パニック障害とはかぎらない
パニック発作があるから自分はパニック障害なのかもしれない、と思うことはよくあります。発作と障害を一緒であると考えている人もいます。けれども、パニック発作は他の様々な疾患でも起こる症状です。パニック発作があると誰でもパニック障害というわけではありません。
パニック障害とは
パニック障害は疾患の名前で診断名です。パニック発作は症状で、咳や熱などと同じ、症状の名前です。
パニック障害の特徴
予期しない発作が理由なく突然にどこででもパニック発作が起こり、繰り返し発作が起こり、生活が困難になる
パニック障害では、原因のはっきりしない、予期できない発作が繰り返されて生活に困難が生じます。寝ている時に起こったり、仕事中や食事中など、なんでもない状況で起こったり、いつ起こるのか本人にも分からりません。つねに警戒することになり、普通の生活を送ることが難しくなってきます。
パニック発作が起こる他の疾患
パニック発作が起こる他の不安障害(パニック障害と同じグループ)に、何かに対する恐怖症や社交不安障害などがあります。
恐怖症
特定の対象にかかわった時に強い恐怖や発作が生じる、広場恐怖症、高所恐怖症、閉所恐怖症など
狭いところや閉鎖的な状況で恐怖やパニックが起こる場合は閉所恐怖症、高いところで起きる場合は高所恐怖症、公共の場で起こる場合は広場恐怖症という風に、その人によって恐怖の対象は違います。
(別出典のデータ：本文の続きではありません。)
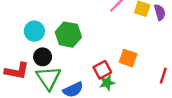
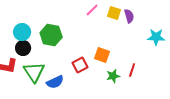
black circle: (43, 57) -> (23, 48), moved
green star: (107, 83) -> (113, 76), moved

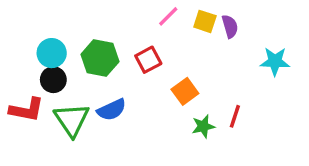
orange square: (102, 55) -> (185, 91), turned 35
red square: (80, 65) -> (148, 60), moved
blue semicircle: (55, 82) -> (112, 110), moved

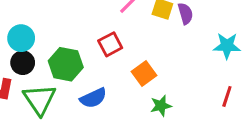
green hexagon: (100, 58) -> (66, 64), moved
blue semicircle: (112, 110) -> (93, 98), moved
red line: (235, 116) -> (227, 96), moved

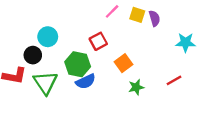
cyan circle: (21, 38) -> (48, 37), moved
green hexagon: (66, 64) -> (78, 64), moved
red line: (227, 96) -> (174, 80), moved, turned 42

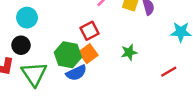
cyan circle: (48, 37) -> (27, 18), moved
orange square: (123, 63) -> (88, 54), moved
green star: (136, 87) -> (129, 52), moved

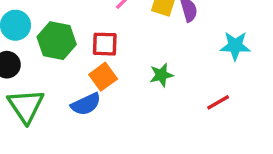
red square: (89, 31) -> (105, 44), turned 30
green hexagon: (68, 55) -> (57, 41), moved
特定の決まったパターンで恐怖があり、その場面や状況でパニック発作が起こります。また、始めは何かに対しての恐怖症だったのが、だんだんと悪化し他の場面でも発作が起こるようになり、パニック障害になっていく、ということもあります。
社交不安障害
人付き合いや、人前でのパフォーマンス、プレゼンや、人が集まる場などで主に発作が起こる
人前でスピーチしたり発表しなくてはならない状況や、人と話したり、飲み会やパーティなど社交的な場面、人に見られたり評価される状況でパニックが起こる場合は社交不安障害、社交恐怖症である可能性があります。
他の精神疾患
強迫性障害、PTSD、分離不安障害、うつ病など
PTSDでも過去のトラウマが思い出されてパニックが起きることがあります。また強迫性障害で病的にこだわる状態で不安が強くなった時にパニック発作が起こることがあったり、うつ病でも起こることがあります。
パニック発作と似た症状が生じる身体の病気
低血糖、貧血、不整脈、甲状腺機能亢進症、ホルモンバランスの乱れ、自律神経失調症、更年期障害など
自律神経失調症や更年期障害の症状としてパニック発作のような症状が起こることがあります。女性の場合、ホルモンバランスの乱れや更年期で動悸・息切れが起こったり、過呼吸になったりと、とても似た症状が起こります。女性は40歳前後あたりから更年期に向けてホルモンバランスが変わります。メンタルが原因と思っていたらホルモンバランスが原因だった、という事もよくあります。
体全体の調子を観察しながら、必要な場合は専門機関を受診しましょう。